また時間がかかれば砂漠の熱でどんどん溶けていってしまうためそれを防ぐために周辺の温度を下げるのにも魔法の制御を割いているのでそれがますます氷像作成の難易度を引き上げている。

クロードは放課後になると砂漠地帯にやってきて寝なければならない時間ギリギリまで氷像作成を続けた。

氷像作成はクロードの魔法制御術を飛躍的に高めるのに一役買ったのである。

普段、攻撃魔法はただ相手を倒せればよいと制御がおろそかになりがちだが必要最低限の魔力で倒せるようになれば継戦能力があがるのは間違いない。

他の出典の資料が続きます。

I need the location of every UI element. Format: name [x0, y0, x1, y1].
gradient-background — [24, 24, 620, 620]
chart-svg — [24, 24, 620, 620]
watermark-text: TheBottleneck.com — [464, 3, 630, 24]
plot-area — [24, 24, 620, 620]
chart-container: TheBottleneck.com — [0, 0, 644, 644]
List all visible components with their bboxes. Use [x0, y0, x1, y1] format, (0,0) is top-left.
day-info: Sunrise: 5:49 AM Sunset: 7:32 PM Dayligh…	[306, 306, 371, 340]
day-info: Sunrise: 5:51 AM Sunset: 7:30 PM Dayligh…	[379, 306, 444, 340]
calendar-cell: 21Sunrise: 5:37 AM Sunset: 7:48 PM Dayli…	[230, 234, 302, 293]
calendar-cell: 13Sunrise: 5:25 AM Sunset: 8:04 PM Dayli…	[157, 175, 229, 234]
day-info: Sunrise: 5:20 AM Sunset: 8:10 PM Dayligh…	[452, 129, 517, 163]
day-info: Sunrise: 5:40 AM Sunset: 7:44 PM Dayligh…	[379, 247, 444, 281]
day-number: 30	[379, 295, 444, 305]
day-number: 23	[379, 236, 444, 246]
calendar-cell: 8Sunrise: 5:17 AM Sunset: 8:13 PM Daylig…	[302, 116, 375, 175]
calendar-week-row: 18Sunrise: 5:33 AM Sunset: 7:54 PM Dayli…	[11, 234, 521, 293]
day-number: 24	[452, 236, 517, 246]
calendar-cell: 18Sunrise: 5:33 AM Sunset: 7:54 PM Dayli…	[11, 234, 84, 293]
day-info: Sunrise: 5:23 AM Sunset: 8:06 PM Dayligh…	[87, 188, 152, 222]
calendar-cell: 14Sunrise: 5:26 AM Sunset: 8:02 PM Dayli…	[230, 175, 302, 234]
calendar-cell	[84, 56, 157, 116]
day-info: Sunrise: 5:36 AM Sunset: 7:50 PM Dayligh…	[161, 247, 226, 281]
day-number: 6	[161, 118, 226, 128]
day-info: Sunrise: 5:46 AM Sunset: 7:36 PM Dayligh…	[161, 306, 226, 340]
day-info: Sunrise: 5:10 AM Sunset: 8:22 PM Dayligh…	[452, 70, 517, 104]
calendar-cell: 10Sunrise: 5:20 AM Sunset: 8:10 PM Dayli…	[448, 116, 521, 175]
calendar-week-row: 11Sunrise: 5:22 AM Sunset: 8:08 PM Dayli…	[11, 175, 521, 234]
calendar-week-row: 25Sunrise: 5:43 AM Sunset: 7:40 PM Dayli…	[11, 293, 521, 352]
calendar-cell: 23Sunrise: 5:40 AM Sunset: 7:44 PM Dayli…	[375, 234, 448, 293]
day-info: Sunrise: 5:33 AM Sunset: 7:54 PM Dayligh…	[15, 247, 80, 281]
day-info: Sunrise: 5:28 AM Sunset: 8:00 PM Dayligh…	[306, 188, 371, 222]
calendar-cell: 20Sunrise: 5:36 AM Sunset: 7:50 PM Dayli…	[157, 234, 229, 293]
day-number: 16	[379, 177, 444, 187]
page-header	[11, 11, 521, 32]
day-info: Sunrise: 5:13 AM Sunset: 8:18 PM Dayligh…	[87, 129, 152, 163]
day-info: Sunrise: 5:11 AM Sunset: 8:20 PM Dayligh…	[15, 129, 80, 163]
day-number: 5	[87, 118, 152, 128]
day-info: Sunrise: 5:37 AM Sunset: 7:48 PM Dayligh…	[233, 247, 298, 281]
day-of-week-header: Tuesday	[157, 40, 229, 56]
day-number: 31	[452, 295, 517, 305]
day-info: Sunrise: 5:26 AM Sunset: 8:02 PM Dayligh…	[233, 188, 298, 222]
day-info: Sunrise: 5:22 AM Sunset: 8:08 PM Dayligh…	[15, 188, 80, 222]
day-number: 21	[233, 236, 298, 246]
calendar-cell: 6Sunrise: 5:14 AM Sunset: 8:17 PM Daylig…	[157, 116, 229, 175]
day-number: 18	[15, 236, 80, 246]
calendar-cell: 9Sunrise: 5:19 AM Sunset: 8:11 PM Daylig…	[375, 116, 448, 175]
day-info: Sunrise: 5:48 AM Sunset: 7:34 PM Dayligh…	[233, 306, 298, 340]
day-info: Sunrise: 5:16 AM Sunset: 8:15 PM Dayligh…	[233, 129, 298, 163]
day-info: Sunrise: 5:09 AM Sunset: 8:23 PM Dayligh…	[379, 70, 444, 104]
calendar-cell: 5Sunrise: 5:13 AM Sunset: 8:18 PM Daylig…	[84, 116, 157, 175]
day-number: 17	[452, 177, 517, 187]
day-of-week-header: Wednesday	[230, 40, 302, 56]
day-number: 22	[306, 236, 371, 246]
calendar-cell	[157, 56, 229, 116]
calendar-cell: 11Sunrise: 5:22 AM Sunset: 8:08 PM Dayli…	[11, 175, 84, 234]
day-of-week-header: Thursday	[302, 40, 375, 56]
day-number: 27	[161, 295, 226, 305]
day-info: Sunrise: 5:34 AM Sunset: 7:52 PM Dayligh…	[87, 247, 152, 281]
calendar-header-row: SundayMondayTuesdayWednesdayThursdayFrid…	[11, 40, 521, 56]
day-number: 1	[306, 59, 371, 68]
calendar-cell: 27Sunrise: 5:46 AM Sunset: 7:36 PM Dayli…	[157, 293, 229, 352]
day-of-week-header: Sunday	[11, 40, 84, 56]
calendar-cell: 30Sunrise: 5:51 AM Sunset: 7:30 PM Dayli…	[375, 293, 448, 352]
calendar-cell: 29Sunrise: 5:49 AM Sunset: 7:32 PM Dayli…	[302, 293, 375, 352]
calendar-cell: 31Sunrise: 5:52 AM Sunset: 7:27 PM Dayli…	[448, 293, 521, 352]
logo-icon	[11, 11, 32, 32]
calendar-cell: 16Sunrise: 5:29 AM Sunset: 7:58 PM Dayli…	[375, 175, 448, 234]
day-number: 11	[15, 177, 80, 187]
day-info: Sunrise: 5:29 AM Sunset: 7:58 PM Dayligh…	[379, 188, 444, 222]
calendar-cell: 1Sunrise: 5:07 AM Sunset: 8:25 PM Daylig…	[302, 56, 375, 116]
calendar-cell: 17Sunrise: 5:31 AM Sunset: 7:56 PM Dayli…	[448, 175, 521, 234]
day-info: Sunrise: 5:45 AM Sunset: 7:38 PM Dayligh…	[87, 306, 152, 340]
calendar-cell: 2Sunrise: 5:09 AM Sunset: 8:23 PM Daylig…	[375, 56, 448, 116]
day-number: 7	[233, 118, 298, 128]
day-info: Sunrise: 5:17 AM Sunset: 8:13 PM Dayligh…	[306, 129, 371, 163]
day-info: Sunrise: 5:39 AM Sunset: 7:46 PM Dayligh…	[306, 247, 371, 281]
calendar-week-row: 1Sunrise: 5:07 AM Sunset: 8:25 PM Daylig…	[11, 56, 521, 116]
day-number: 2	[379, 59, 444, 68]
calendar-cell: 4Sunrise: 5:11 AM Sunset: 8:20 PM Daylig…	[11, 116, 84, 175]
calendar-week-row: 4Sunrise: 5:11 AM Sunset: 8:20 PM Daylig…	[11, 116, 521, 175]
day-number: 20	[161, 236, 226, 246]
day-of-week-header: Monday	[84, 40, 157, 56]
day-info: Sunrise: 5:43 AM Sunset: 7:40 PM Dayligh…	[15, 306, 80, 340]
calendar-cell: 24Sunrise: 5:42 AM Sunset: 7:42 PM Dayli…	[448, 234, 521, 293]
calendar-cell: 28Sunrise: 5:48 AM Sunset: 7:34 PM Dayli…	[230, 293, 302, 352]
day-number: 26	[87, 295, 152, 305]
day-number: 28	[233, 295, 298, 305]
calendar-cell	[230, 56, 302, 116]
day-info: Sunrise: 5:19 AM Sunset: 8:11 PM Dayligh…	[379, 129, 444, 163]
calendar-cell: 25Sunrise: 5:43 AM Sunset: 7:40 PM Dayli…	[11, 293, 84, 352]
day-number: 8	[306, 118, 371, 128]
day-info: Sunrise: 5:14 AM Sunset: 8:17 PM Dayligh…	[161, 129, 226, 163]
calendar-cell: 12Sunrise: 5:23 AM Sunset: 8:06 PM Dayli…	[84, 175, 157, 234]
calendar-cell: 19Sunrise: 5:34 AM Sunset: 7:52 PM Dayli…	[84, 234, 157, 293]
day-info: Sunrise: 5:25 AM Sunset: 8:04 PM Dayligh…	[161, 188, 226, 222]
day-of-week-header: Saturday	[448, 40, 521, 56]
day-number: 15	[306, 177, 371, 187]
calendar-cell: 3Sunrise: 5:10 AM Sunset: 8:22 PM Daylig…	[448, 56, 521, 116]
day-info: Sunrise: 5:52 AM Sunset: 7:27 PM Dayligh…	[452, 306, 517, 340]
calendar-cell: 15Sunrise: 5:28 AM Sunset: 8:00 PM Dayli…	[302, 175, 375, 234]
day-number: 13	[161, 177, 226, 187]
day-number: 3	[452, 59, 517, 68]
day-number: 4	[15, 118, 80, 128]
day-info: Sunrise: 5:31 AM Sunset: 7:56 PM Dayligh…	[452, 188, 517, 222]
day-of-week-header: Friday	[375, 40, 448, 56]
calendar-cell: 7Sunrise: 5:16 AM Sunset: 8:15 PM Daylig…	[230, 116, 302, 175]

慣れてきて1つ作れるようになると2つ同時に氷像を作成する。

それが出来るようになればまた1つ増やし最終的には10個同時に作れるようになっていた。

満足のいく結果を出せたところで次の段階に進む。

氷像に光を乱反射させて美しく見えるようにライトアップする。

より美しく見せるためにはどうしたらいいのか試行錯誤を繰り返して最適解を導き出してゆく。

最後は炎の龍を作り出し氷像の間を動かしてゆく。

炎の龍の熱で氷像は全て溶けて消えてゆく。

全ての工程が完成したのは魔法競技祭の開催1日前だった。

ギリギリではあるが無事に完成を見てほっとするクロードなのであった。